Total existing-home sales fell 3.4 percent to a seasonally adjusted rate of 5.36 million in October, down 5.55 million in September. Compared with one year ago, sales are up however, with a 3.9 percent gain from 5.16 million in October 2014.
The number of homes for sale dropped 2.3 percent from September to 2.14 million existing properties, and even fell 4.5 percent from the year before. At the current sales pace there is 4.8-month supply of homes. Realtors consider the market balanced between buyers and sellers when there is a 6-month supply.
“New and existing-home supply has struggled to improve so far this fall, leading to few choices for buyers and no easement of the ongoing affordability concerns still prevalent in some markets,” said NAR chief economist Lawrence Yun. “Furthermore, the mixed signals of slowing economic growth and volatility in the financial markets slightly tempered demand and contributed to the decreasing pace of sales.”
Yun was hopeful for the future though. “As long as solid job creation continues, a gradual easing of credit standards even with moderately higher mortgage rates should support steady demand and sales continuing to rise above a year ago,” he said.

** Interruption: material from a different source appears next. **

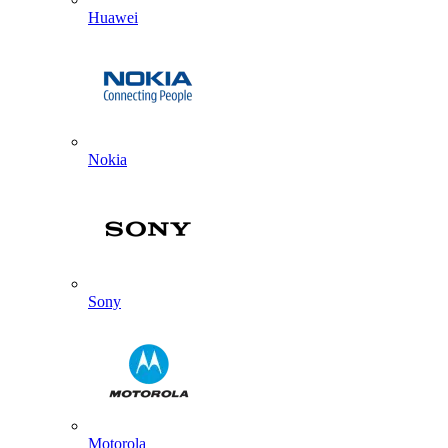
Huawei
Nokia
Sony
Motorola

During the month, long-term mortgage interest rates fell, keeping mortgage loans affordable for those who could qualify. The average rate on a 30-year fixed rate mortgage fell to 3.80 percent in October from 3.89 percent the month before.
The median home price rose to $219,600, up 5.8 percent from the previous year, and the 44th straight month of year-over-year increases.

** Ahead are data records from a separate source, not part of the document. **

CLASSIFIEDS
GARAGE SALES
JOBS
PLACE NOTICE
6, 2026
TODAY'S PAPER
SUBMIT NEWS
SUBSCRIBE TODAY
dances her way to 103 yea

One of the highlights of the sales report was the decline in the share of distressed properties – short sales and foreclosures – fell to its lowest level since the NAR started tracking in October 2008. Distressed sales fell to just 6 percent, down from 9 percent in October 2014, a sign of renewed market health as fewer and fewer homeowners are falling into foreclosure and lenders have worked through a majority of their distressed inventory.